Der Schwächste muss am vorsichtigsten sein. Das Recht des Stärkeren halt…

Herr S. scheint mir das Musterbeispiel für das Recht des Stärkeren zu sein. Ich kann ihn mir sehr gut im Auto vorstellen, wie er einen vorfahrtberechtigten Radfahrer sieht, sich aber denkt, dass dieser ihn schon vorbeilassen wird. Schließlich ist der Radfahrer ja schwach und klug. Oder wie er einen Radfahrer mit 20 Zentimetern Abstand überholt, weil das ja passt und der schwache (und vielleicht doch nicht so kluge?) Radfahrer ja sowieso noch weiter rechts hätte fahren können (allerdings nicht dürfen, weil man Abstand zum Fahrbahnrand halten muss. Aber das war 1958 vielleicht noch anders).

Natürlich muss ich als Radfahrer vorsichtig sein. Aber muss ein Autofahrer, von dem viel mehr Gefahr ausgeht, nicht noch viel vorsichtiger sein? Ohnehin hinkt die Argumentation gewaltig. Bei einem Unfall, bei dem der Radfahrer nicht auf seine Vorfahrt verzichtet hat, ist er ja definitiv nicht der Unfallverursacher. Herr S. erwartet hier also grundsätzlich eine devote Fahrweise von Radfahrern, die Autofahrern bitteschön nicht in die Quere kommen sollen. Ob sie Vorfahrt haben oder nicht.

Es steht außer Frage, dass es auch Radfahrende gibt, die sich mitunter nicht an Regeln halten. Wenn man Fehlverhalten und daraus resultierende Unfälle aber bewerten will, dann muss man schon genau hinschauen. Aber wie gesagt, es ist jedes Jahr wieder dasselbe…

Update 3. Mai 2021

Ich habe nun doch noch Zahlen von der Polizei bekommen. Danke dafür. Und daraus ergeben sich 104 Alleinunfälle – 81 bei Rad- und 23 bei Pedelecfahrenden. Zieht man die bei der Zahl der Unfallverursacher ab, was man tun sollte, wenn man die Schuld- und Präventionsfrage näher beleuchten will, bleiben nicht mehr 230 sondern „nur“ noch 126 übrig. Und damit ändert sich auch die oben so kritisierte Prozentzahl deutlich: Rad- und Pedelecfahrende sind jetzt nicht mehr an rund der Hälfte der Unfälle schuld, sie trifft zusammengenommen „nur“ in 27 Prozent der Unfälle mit Fremdbeteiligung die Schuld.

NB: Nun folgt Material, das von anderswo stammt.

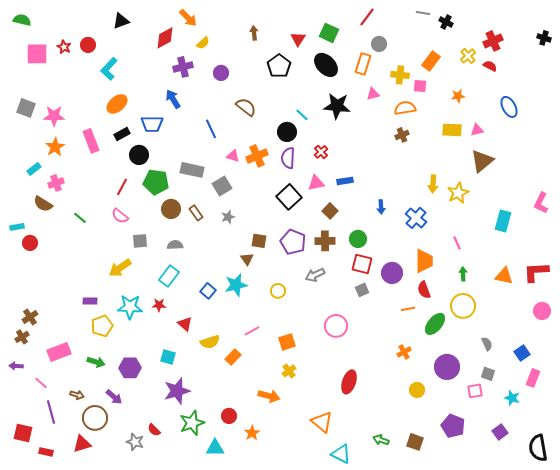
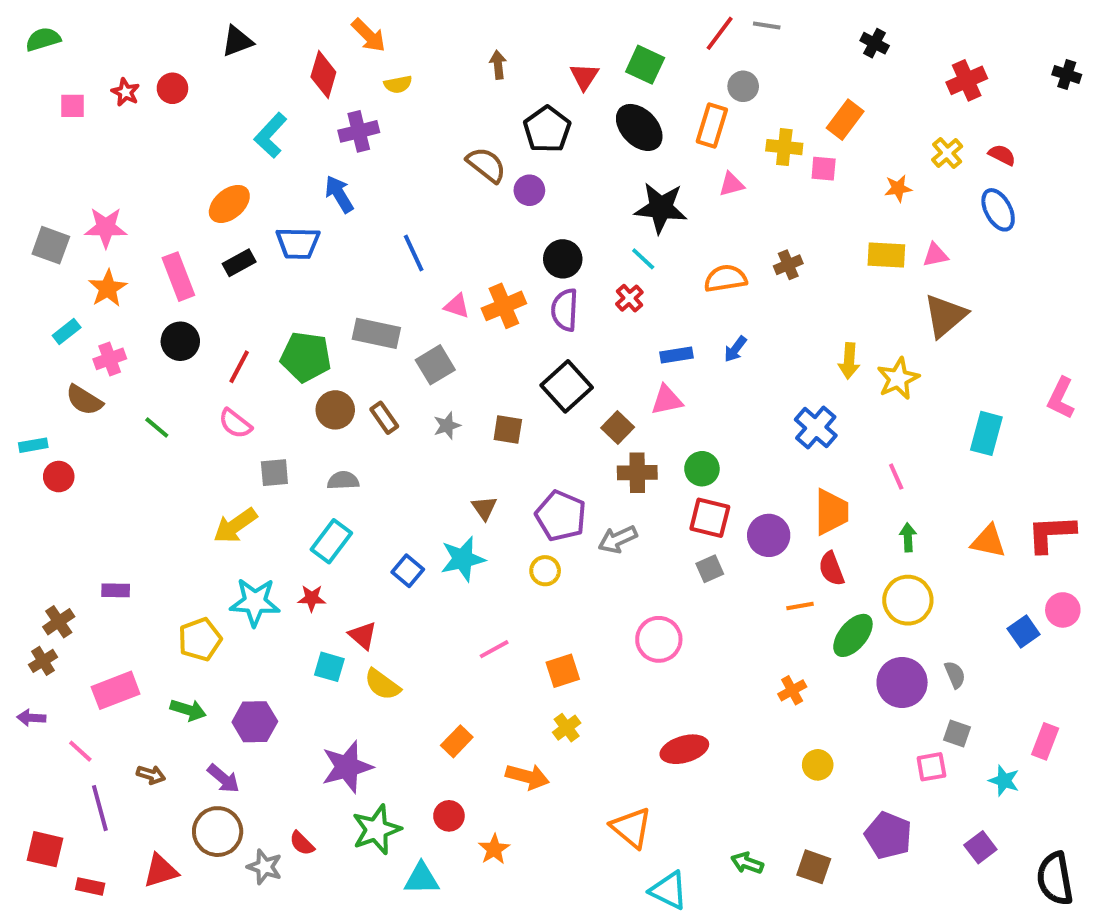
gray line: (423, 13) -> (767, 25), moved
green semicircle: (22, 20) -> (43, 39), turned -30
red diamond: (165, 38) -> (323, 75), turned -45
yellow semicircle: (203, 43) -> (398, 84), turned 32
pink square: (37, 54) -> (72, 106), size x0.6
yellow cross: (468, 56) -> (947, 153), moved
red semicircle: (490, 66) -> (1002, 155), moved
cyan L-shape: (109, 69) -> (271, 135), moved
purple circle: (221, 73) -> (529, 190), moved
brown semicircle: (246, 107) -> (486, 165), moved
gray square: (26, 108) -> (51, 245), moved
orange semicircle: (405, 108) -> (726, 278), moved
cyan line: (302, 115) -> (643, 259), moved
black circle: (139, 155) -> (180, 341), moved
pink triangle: (316, 183) -> (667, 400), moved
blue arrow: (381, 207) -> (735, 349), moved, turned 40
brown square: (330, 211) -> (618, 428), moved
brown square: (259, 241) -> (508, 430), moved
purple pentagon: (293, 242) -> (561, 516), moved
purple rectangle: (90, 301) -> (116, 590), moved
yellow semicircle: (210, 342) -> (382, 684), moved, turned 54
blue square: (522, 353) -> (1024, 632), moved
cyan square: (168, 357) -> (329, 667), moved
orange rectangle: (233, 357) -> (457, 741), moved
purple circle: (447, 367) -> (902, 682), moved
red ellipse: (349, 382) -> (684, 749), turned 55
brown circle: (95, 418) -> (218, 832), moved

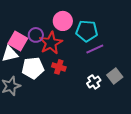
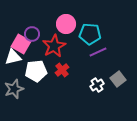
purple circle: (36, 35) -> (32, 34), moved
red cross: (59, 67) -> (62, 70), turned 32

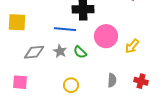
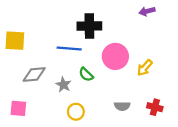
gray star: (60, 51) -> (63, 85), moved
gray semicircle: (112, 80) -> (122, 106), turned 88

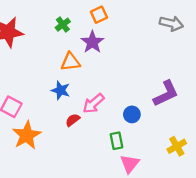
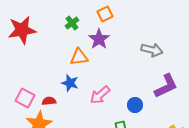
gray arrow: (171, 23) -> (152, 50), moved
red semicircle: (73, 120) -> (49, 101), moved, turned 32

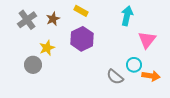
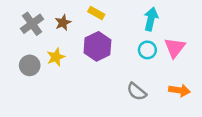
gray circle: (33, 65) -> (30, 65), moved
cyan circle: (134, 65) -> (147, 50), moved

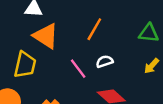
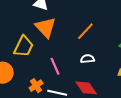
pink line: (78, 69) -> (55, 66), moved

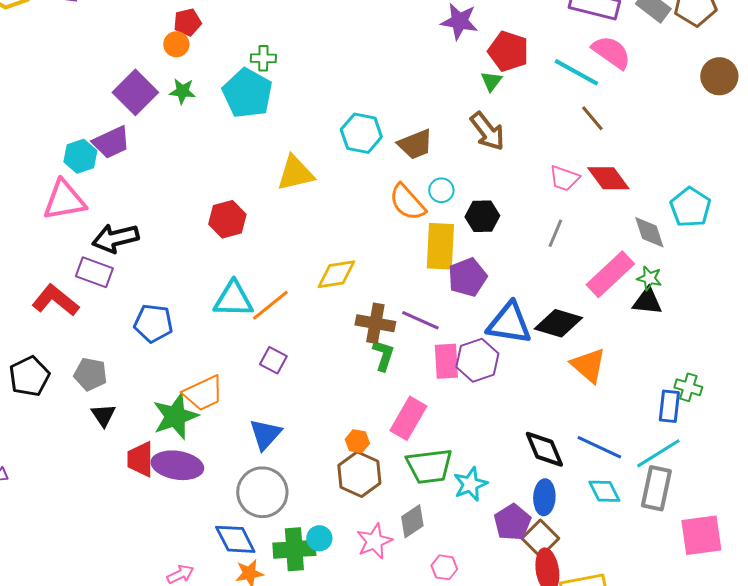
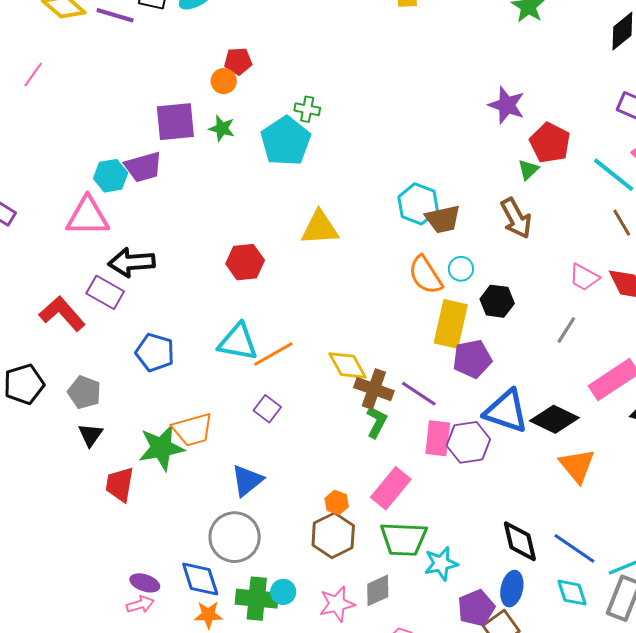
purple square: (135, 92) -> (175, 122), turned 30
cyan hexagon: (361, 133) -> (418, 204), moved
yellow diamond: (336, 274) -> (347, 365), moved, turned 60
purple ellipse: (177, 465) -> (145, 583), moved, size x0.6

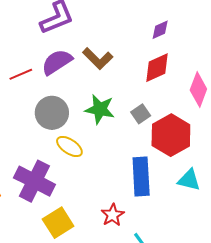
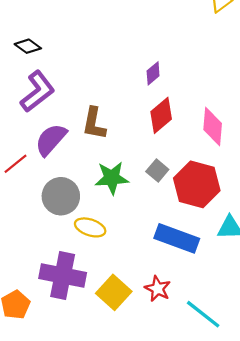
brown L-shape: (98, 59) -> (94, 123), turned 72
blue rectangle: (141, 176) -> (177, 238), turned -51
yellow square: (58, 223) -> (114, 292), moved

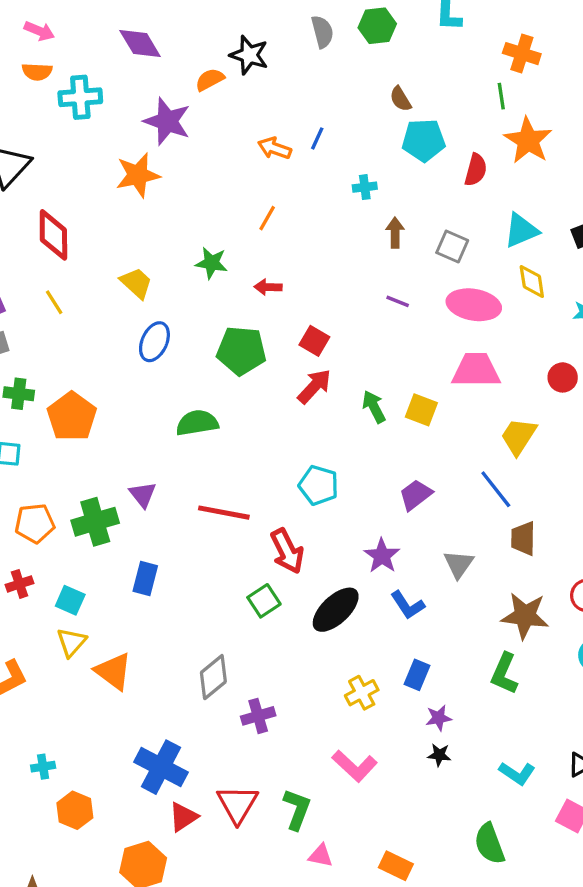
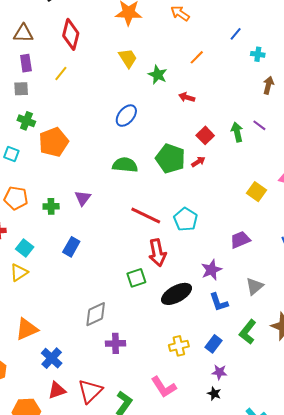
blue line: (317, 138) -> (236, 34), moved
orange arrow: (275, 148) -> (180, 13), moved
yellow trapezoid: (136, 283) -> (128, 58), moved
yellow line: (54, 302) -> (61, 73), turned 56
blue ellipse: (154, 342) -> (126, 116), moved
green pentagon: (241, 351) -> (170, 159), moved
red arrow: (314, 386) -> (198, 162), size x0.6
green arrow: (374, 407) -> (237, 132), moved
red line: (224, 513) -> (146, 216), moved
green cross: (95, 522) -> (51, 206), size x0.6
orange triangle: (113, 671) -> (27, 329), moved, turned 45
green L-shape: (504, 674) -> (248, 332), moved
blue cross: (161, 767) -> (52, 358), size x0.7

Aber wer liest das jetzt schon noch? Ludwig S. bestimmt nicht. Das Bild der „Kampfradler“ und „Rad-Rowdies“ hat man sich mit der irreführenden Zahl in der ersten Berichterstattung längst wieder bestätigt. Und statt sich bei Verkehrskontrollen mit dem Schwerunkt Radverkehr die Hauptverursacher genauer anzuschauen (eben nicht die Radfahrenden), wird dann wahrscheinlich wieder geguckt, ob auch wirklich alle Reflektoren und eine Klingel am Rad sind.